Lien Law § 184(2) provides that:
A person who tows and stores a motor vehicle at the request of a law enforcement officer authorized to remove such motor vehicle shall be entitled to a lien for the reasonable costs of such towing and storage, provided that such person, within five working days from the initial towing, mails to the owner of said motor vehicle a notice by certified mail return receipt requested that contains the name of the person who towed and is storing said motor vehicle, the amount that is being claimed for such towing and storage, and the address and times at which said motor vehicle may be recovered. Such notice shall further state that the person mailing said notice claims a lien on said motor vehicle and that said motor vehicle shall be released to the owner thereof or his or her lawfully designated representative upon full payment of all charges accrued to the date that said motor vehicle is released. A person who mails the foregoing notice within said five day period shall be entitled to a lien for storage from and after the date of initial towing, but a person who fails to mail such notice within said five day period shall only be entitled to a lien for storage from and after the date that the notice was mailed. A failure to mail such notice in a timely fashion shall not affect a lien for towing.  (Emphasis added.)

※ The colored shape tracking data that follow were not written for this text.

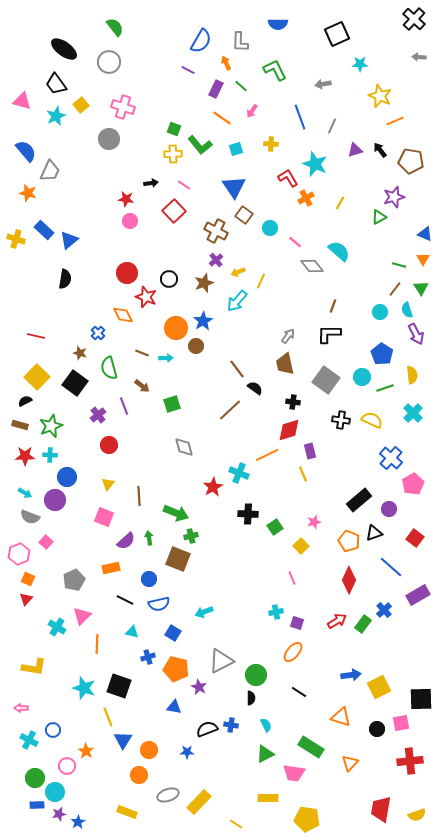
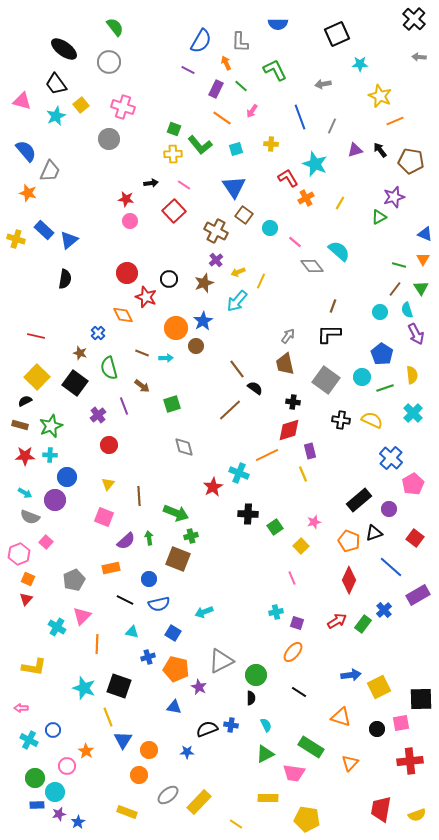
gray ellipse at (168, 795): rotated 20 degrees counterclockwise
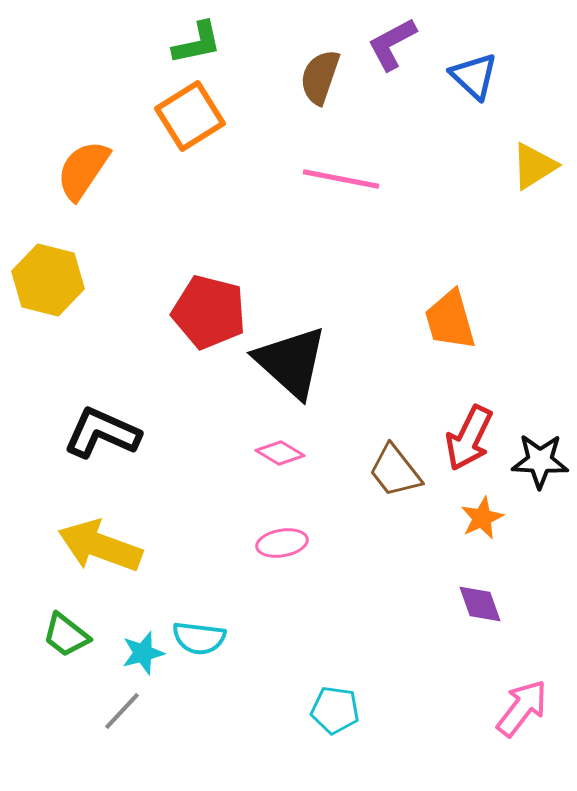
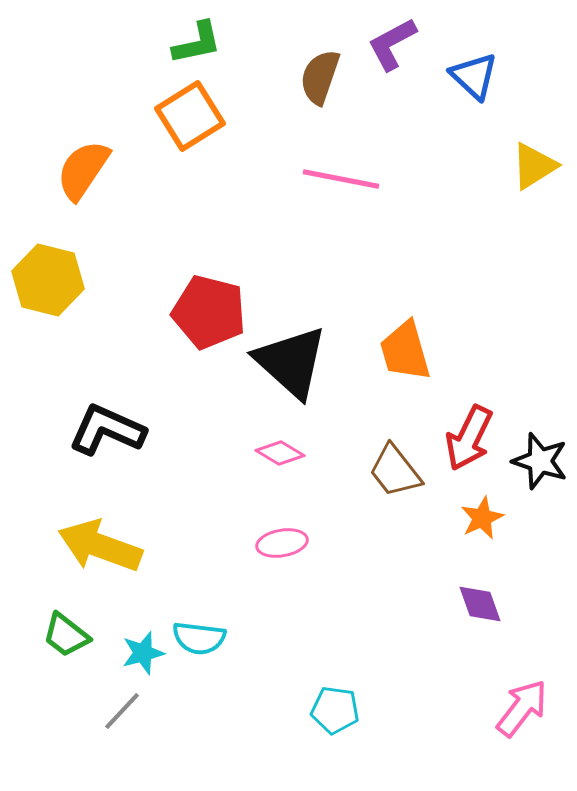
orange trapezoid: moved 45 px left, 31 px down
black L-shape: moved 5 px right, 3 px up
black star: rotated 16 degrees clockwise
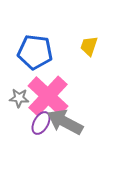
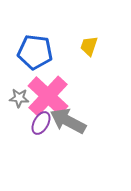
gray arrow: moved 3 px right, 1 px up
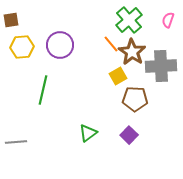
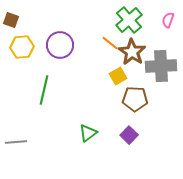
brown square: rotated 28 degrees clockwise
orange line: moved 1 px left, 1 px up; rotated 12 degrees counterclockwise
green line: moved 1 px right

Because Brothers II had not mailed a Lien Law § 184(2) notice to the vehicle's owner and lienholder either within five days of the vehicle's initial towing or at all, the court held that it had no valid lien for and was not entitled to recover storage fees.  Nor did Brother II's May 8th notice of lien and sale constitute sufficient notice under § 184(2). 

On petitioners' concession that the proper towing charge was $232, the court held that Brothers II's valid lien on the vehicle was limited to that amount.